Metadata-Version: 2.1
Name: scikit_na
Version: 0.0.5
Summary: Missing Values Analysis for Data Science
Home-page: https://github.com/maximtrp/scikit-na
Author: maximtrp
Author-email: maximtrp@gmail.com
License: MIT
Description: # scikit-na
        
        [![Documentation Status](https://readthedocs.org/projects/scikit-na/badge/?version=latest)](https://scikit-na.readthedocs.io/en/latest/?badge=latest)
        [![Codacy Badge](https://app.codacy.com/project/badge/Grade/122fd9ccc0da40a4a6cfce8eac592fd2)](https://www.codacy.com/gh/maximtrp/scikit-na/dashboard?utm_source=github.com&amp;utm_medium=referral&amp;utm_content=maximtrp/scikit-na&amp;utm_campaign=Badge_Grade)
        [![Downloads](https://pepy.tech/badge/scikit-na)](https://pepy.tech/project/scikit-na)
        ![PyPI](https://img.shields.io/pypi/v/scikit-na)
        
        **scikit-na** is a Python package for missing data (NA) analysis.
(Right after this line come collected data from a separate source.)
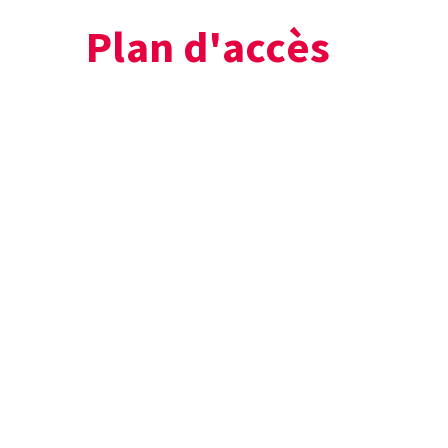
Plan d'accès
+
−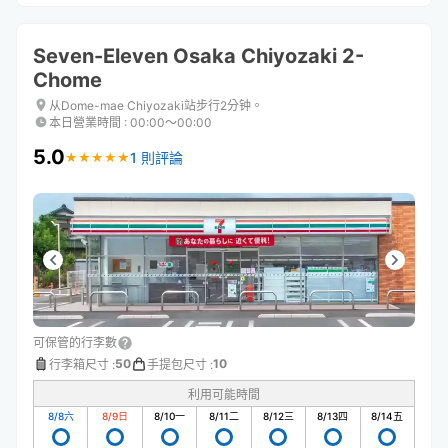
Seven-Eleven Osaka Chiyozaki 2-
Chome
从Dome-mae Chiyozaki站步行2分钟。
本日營業時間
:
00:00〜00:00
5.0
1 則評論
★
★
★
★
★
★
★
★
★
★
可保管的行李數
50
10
行李箱尺寸
:
手提包尺寸
:
利用可能時間
8/8
六
8/9
日
8/10
一
8/11
二
8/12
三
8/13
四
8/14
五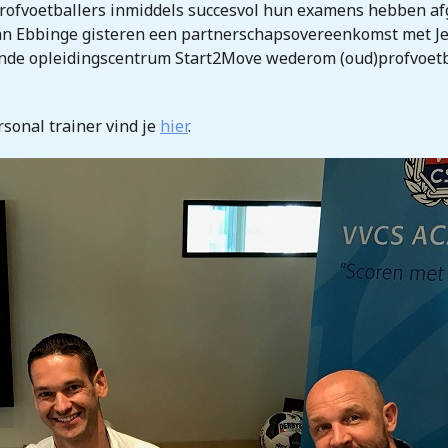
)profvoetballers inmiddels succesvol hun examens hebben a
an Ebbinge gisteren een partnerschapsovereenkomst met J
ende opleidingscentrum Start2Move wederom (oud)profvoetb
rsonal trainer vind je
hier
.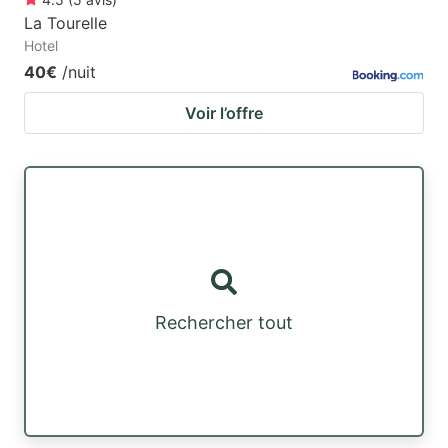
La Tourelle
Hotel
40€
/nuit
Voir l’offre
Rechercher tout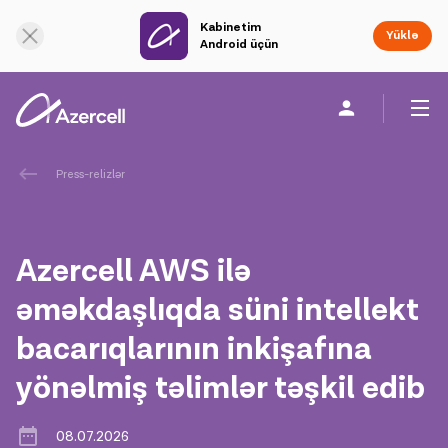
Kabinetim
Onlayn dəstək
Yüklə
Android üçün
Fərdi
Biznes üçün
Şirkət haqqında
Press-relizlər
akart
Azercell AWS ilə
Korporativ Sosial Məsuliyyət
əməkdaşlıqda süni intellekt
bacarıqlarının inkişafına
Dayanıqlılıq
yönəlmiş təlimlər təşkil edib
Karyera
08.07.2026
Azercell Akademiyası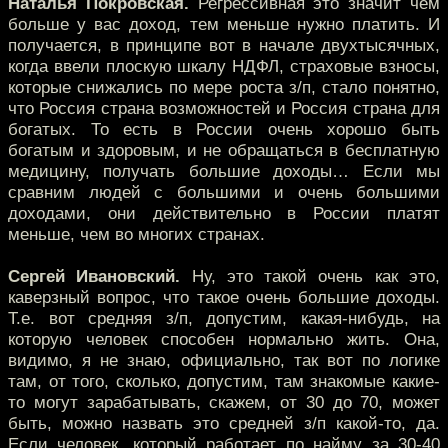
Наталья Покровская.
Регрессивная это значит чем
больше у вас доход, тем меньше нужно платить. И
получается, в принципе вот в начале двухтысячных,
когда ввели плоскую шкалу НДФЛ, страховые взносы,
которые снижались по мере роста з/п, стало понятно,
что Россия страна возможностей и Россия страна для
богатых. То есть в России очень хорошо быть
богатым и здоровым, и не обращаться в бесплатную
медицину, получать большие доходы… Если мы
сравним людей с большими и очень большими
доходами, они действительно в России платят
меньше, чем во многих странах.
Сергей Ивановский.
Ну, это такой очень как это,
каверзный вопрос, что такое очень большие доходы.
Т.е. вот средняя з/п, допустим, какая-нибудь, на
которую человек способен нормально жить. Она,
видимо, я не знаю, официально, так вот по логике
там, от того, сколько, допустим, там знакомые какие-
то могут зарабатывать, скажем, от 30 до 70, может
быть, можно назвать это средней з/п какой-то, да.
Если человек, который работает по найму за 30-40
The package includes many functions for statistical analysis, modeling, and data visualization. The latter is done using two packages — [matplotlib](https://matplotlib.org/) and [Altair](https://altair-viz.github.io/).
        
        ![Visualizations](https://raw.githubusercontent.com/maximtrp/scikit-na/main/img/titanic_vis.png)
        
        ## Features
        
        * Interactive report (based on [ipywidgets](https://ipywidgets.readthedocs.io/))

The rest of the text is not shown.